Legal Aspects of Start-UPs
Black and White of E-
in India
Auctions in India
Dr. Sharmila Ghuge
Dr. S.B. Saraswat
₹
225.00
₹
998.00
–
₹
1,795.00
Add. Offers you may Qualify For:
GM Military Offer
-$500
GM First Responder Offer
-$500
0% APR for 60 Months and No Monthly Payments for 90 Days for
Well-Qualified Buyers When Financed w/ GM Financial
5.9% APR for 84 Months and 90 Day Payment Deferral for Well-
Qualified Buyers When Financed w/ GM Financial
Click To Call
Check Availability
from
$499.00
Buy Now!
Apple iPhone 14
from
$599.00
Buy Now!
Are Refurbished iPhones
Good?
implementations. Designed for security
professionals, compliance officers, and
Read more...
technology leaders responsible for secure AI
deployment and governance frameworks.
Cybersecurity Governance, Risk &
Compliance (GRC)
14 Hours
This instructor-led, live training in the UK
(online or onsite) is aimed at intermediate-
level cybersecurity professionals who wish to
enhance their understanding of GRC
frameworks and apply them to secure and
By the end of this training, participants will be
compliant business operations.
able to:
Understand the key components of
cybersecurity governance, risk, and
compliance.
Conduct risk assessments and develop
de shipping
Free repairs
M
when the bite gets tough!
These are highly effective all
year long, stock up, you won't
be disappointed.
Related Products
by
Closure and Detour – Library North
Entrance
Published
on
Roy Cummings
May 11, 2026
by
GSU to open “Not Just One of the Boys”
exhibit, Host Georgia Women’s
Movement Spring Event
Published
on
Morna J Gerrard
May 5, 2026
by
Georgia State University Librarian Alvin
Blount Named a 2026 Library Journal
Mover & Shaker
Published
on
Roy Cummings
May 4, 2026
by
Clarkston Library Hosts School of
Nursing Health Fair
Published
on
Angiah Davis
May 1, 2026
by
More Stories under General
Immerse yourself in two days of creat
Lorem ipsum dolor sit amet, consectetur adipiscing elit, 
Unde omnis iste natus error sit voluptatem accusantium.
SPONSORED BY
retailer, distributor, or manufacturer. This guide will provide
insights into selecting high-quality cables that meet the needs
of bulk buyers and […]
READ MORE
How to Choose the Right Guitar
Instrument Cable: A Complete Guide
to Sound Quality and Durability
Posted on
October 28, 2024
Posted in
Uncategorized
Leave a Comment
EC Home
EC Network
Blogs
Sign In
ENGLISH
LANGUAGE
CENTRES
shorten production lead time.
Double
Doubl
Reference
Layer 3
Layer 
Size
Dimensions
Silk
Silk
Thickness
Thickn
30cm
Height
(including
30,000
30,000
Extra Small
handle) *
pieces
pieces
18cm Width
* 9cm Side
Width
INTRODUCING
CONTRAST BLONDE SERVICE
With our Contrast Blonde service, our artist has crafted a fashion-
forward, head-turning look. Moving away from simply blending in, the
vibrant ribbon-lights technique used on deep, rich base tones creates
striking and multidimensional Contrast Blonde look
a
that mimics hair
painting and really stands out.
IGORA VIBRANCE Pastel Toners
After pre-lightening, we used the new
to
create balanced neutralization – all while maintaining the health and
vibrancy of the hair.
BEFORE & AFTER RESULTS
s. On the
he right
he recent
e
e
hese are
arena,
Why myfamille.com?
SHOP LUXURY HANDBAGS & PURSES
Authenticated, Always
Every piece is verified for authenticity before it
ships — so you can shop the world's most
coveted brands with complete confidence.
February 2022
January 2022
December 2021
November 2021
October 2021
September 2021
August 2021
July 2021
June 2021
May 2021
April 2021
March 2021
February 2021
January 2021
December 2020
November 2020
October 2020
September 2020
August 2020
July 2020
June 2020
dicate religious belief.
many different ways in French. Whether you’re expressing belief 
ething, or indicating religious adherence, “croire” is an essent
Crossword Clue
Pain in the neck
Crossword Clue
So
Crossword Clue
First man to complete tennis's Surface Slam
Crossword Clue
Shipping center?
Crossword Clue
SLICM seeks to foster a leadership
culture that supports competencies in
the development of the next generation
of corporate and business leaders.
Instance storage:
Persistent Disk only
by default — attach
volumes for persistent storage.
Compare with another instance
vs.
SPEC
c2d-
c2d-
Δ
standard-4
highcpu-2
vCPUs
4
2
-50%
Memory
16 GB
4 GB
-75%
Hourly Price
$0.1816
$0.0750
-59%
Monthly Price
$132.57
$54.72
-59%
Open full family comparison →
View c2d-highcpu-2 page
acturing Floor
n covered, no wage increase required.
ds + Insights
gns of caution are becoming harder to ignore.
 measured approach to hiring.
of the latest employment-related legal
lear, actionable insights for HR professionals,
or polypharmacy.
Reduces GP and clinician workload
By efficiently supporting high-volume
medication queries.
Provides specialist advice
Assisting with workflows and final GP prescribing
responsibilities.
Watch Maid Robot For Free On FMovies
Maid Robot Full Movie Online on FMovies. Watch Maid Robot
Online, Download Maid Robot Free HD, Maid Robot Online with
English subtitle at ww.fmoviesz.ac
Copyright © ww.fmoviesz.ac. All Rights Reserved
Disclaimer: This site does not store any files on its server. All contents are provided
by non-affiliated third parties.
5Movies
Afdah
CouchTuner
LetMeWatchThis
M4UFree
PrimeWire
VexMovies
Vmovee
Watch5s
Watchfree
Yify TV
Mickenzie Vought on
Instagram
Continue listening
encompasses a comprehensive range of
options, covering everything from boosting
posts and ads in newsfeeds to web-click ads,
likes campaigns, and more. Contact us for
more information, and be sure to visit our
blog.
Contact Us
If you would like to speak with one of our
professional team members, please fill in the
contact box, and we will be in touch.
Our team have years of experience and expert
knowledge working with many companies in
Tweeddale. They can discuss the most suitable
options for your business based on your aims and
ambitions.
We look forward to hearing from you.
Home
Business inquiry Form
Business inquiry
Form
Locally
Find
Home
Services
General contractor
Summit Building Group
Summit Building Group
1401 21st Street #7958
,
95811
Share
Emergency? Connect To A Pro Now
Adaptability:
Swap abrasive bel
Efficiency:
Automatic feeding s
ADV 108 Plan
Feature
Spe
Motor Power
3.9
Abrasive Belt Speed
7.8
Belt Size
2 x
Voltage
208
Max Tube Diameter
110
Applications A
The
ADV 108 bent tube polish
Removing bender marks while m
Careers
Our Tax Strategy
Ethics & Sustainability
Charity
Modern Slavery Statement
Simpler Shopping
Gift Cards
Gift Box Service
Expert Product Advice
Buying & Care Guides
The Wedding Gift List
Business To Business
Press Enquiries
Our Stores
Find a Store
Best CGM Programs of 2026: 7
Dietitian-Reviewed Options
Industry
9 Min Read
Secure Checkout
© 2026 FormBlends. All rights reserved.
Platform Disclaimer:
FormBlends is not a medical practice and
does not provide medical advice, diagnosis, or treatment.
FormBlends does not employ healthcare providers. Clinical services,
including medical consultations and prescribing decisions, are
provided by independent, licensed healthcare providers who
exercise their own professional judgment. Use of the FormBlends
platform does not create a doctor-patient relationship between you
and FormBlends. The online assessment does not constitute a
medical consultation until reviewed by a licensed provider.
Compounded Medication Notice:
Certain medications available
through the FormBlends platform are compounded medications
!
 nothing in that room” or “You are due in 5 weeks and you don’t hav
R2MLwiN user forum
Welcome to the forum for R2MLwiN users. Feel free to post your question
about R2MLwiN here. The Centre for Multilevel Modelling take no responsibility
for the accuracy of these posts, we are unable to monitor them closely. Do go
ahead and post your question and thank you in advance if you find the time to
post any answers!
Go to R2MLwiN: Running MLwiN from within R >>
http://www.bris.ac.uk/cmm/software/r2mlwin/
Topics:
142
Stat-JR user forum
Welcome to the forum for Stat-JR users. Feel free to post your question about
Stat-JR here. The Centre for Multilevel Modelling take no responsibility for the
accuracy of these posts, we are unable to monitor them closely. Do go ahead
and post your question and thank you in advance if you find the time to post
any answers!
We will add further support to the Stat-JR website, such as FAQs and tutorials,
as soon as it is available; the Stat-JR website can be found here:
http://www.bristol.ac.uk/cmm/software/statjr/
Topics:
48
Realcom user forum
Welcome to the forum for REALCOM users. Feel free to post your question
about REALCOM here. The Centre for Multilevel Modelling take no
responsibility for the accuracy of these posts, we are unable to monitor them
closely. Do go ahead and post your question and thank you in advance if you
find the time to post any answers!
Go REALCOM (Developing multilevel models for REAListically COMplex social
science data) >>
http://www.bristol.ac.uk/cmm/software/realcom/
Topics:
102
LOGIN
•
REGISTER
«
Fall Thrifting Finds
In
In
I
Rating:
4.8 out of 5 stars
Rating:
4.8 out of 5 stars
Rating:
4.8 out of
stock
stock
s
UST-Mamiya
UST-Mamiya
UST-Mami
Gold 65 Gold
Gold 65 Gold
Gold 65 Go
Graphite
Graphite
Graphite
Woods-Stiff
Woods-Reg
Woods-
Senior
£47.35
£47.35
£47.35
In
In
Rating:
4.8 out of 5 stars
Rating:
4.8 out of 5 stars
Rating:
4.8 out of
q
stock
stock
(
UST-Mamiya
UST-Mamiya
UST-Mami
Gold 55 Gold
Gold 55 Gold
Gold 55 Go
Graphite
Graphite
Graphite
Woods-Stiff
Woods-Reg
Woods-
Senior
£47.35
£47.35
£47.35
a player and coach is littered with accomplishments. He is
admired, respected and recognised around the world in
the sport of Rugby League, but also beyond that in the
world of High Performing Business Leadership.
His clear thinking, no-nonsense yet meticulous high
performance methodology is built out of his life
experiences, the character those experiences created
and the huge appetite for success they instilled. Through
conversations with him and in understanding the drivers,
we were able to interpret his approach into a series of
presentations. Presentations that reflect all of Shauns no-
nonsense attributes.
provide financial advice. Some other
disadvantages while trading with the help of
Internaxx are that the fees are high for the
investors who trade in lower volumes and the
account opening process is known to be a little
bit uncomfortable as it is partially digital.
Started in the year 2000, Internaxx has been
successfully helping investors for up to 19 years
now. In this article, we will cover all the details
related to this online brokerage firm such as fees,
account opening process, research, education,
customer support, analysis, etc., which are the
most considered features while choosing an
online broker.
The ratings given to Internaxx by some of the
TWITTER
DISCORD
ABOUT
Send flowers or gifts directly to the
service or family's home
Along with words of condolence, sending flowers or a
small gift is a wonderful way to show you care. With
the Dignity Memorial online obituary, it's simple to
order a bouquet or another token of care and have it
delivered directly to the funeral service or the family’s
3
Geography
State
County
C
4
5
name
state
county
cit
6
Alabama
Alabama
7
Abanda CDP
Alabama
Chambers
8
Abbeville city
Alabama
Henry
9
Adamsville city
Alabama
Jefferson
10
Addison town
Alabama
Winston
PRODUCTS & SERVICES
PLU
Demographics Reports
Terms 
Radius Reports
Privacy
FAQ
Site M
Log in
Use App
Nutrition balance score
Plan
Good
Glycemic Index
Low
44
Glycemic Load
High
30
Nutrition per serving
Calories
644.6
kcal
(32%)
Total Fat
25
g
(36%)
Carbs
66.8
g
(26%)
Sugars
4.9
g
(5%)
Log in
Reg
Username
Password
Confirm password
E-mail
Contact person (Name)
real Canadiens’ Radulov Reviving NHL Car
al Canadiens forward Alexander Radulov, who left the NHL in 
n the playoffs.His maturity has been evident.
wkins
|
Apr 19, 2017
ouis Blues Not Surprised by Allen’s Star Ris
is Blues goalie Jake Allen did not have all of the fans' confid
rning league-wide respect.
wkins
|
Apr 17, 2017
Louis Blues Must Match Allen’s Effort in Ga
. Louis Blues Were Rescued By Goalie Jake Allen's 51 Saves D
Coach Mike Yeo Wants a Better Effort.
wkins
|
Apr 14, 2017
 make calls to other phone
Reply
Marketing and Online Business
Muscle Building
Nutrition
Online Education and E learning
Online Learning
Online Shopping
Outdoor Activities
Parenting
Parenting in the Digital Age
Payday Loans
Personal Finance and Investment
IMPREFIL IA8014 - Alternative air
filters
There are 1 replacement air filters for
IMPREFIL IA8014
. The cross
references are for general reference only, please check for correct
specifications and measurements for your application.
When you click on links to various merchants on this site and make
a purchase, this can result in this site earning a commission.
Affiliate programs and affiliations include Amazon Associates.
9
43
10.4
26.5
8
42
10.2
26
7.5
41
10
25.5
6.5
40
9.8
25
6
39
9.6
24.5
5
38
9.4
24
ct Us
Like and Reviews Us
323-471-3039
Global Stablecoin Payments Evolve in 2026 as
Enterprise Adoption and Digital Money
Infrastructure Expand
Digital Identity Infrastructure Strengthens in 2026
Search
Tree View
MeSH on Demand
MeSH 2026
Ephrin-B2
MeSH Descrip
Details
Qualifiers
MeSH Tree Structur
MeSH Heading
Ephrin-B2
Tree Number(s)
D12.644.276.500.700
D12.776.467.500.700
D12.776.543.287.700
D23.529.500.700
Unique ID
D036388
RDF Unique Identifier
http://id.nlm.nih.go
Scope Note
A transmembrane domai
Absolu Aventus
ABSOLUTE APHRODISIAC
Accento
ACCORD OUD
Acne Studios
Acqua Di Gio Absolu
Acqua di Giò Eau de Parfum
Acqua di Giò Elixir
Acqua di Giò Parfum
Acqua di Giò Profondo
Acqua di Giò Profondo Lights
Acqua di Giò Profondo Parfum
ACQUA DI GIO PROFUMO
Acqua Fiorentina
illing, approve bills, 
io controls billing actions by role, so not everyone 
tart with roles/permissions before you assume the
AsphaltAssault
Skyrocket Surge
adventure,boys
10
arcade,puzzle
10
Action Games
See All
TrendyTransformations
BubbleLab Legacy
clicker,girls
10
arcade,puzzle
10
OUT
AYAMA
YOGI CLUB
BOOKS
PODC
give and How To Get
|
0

□ □ □ □ □ □ □

[Exercise requirements] Work through the data line by line and state how many lines have the string "Jake"; add nothing else.

[Your solution] 2